» What the exercise asks:
Every line of the entries below that includes "fidanzato" belongs in the answer, copied as written.

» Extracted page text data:

§ §

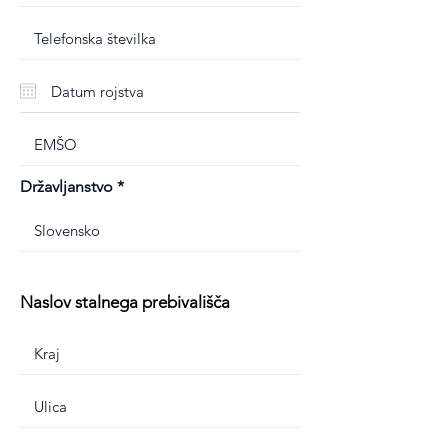
Državljanstvo
Naslov stalnega prebivališča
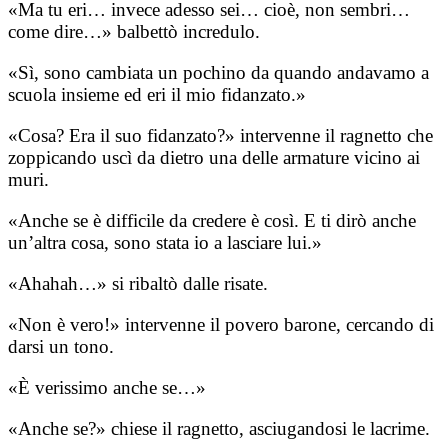
«Ma tu eri… invece adesso sei… cioè, non sembri…
come dire…» balbettò incredulo.
«Sì, sono cambiata un pochino da quando andavamo a
scuola insieme ed eri il mio fidanzato.»
«Cosa? Era il suo fidanzato?» intervenne il ragnetto che
zoppicando uscì da dietro una delle armature vicino ai
muri.
«Anche se è difficile da credere è così. E ti dirò anche
un’altra cosa, sono stata io a lasciare lui.»
«Ahahah…» si ribaltò dalle risate.
«Non è vero!» intervenne il povero barone, cercando di
darsi un tono.
«È verissimo anche se…»
«Anche se?» chiese il ragnetto, asciugandosi le lacrime.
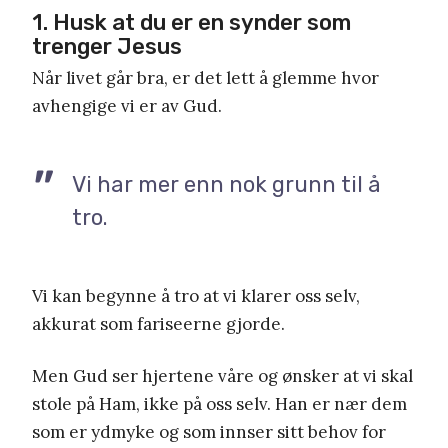
1. Husk at du er en synder som
trenger Jesus
Når livet går bra, er det lett å glemme hvor
avhengige vi er av Gud.
Vi har mer enn nok grunn til å
tro.
Vi kan begynne å tro at vi klarer oss selv,
akkurat som fariseerne gjorde.
Men Gud ser hjertene våre og ønsker at vi skal
stole på Ham, ikke på oss selv. Han er nær dem
som er ydmyke og som innser sitt behov for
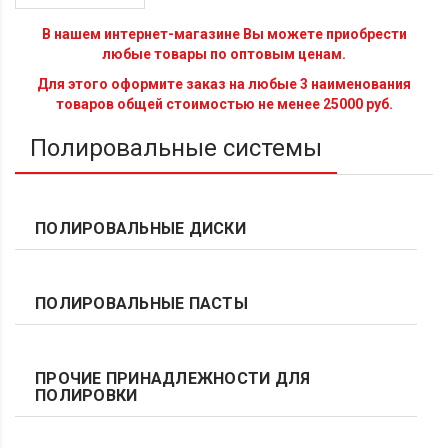
В нашем интернет-магазине Вы можете приобрести
любые товары по оптовым ценам.
Для этого оформите заказ на любые 3 наименования
товаров общей стоимостью не менее 25000 руб.
Полировальные системы
ПОЛИРОВАЛЬНЫЕ ДИСКИ
ПОЛИРОВАЛЬНЫЕ ПАСТЫ
ПРОЧИЕ ПРИНАДЛЕЖНОСТИ ДЛЯ
ПОЛИРОВКИ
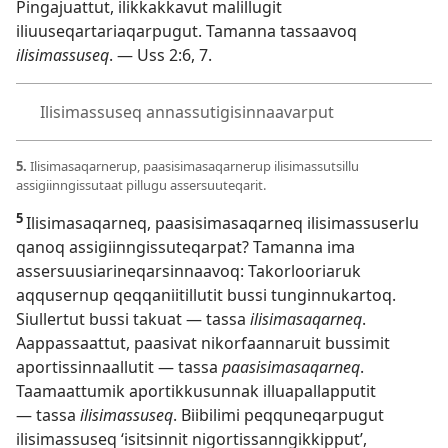
Pingajuattut, ilikkakkavut malillugit
iliuuseqartariaqarpugut. Tamanna tassaavoq
ilisimassuseq
. —
Uss 2:6, 7
.
Ilisimassuseq annassutigisinnaavarput
5.
Ilisimasaqarnerup, paasisimasaqarnerup ilisimassutsillu
assigiinngissutaat pillugu assersuuteqarit.
5
Ilisimasaqarneq, paasisimasaqarneq ilisimassuserlu
qanoq assigiinngissuteqarpat? Tamanna ima
assersuusiarineqarsinnaavoq: Takorlooriaruk
aqqusernup qeqqaniitillutit bussi tunginnukartoq.
Siullertut bussi takuat — tassa
ilisimasaqarneq
.
Aappassaattut, paasivat nikorfaannaruit bussimit
aportissinnaallutit — tassa
paasisimasaqarneq
.
Taamaattumik aportikkusunnak illuapallapputit
— tassa
ilisimassuseq
. Biibilimi peqquneqarpugut
ilisimassuseq ‘isitsinnit nigortissanngikkipput’,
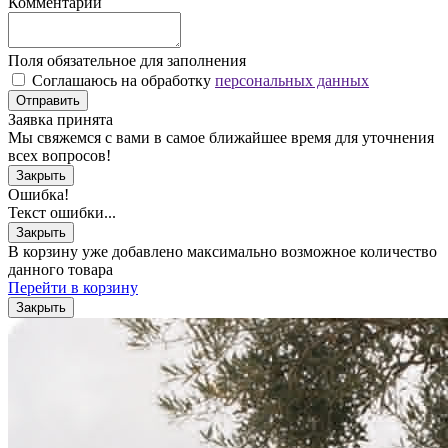
Комментарий
Поля обязательное для заполнения
Соглашаюсь на обработку
персональных данных
Отправить
Заявка принята
Мы свяжемся с вами в самое ближайшее время для уточнения
всех вопросов!
Закрыть
Ошибка!
Текст ошибки...
Закрыть
В корзину уже добавлено максимально возможное количество
данного товара
Перейти в корзину
Закрыть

§ §

» Your response:
scuola insieme ed eri il mio fidanzato.»
«Cosa? Era il suo fidanzato?» intervenne il ragnetto che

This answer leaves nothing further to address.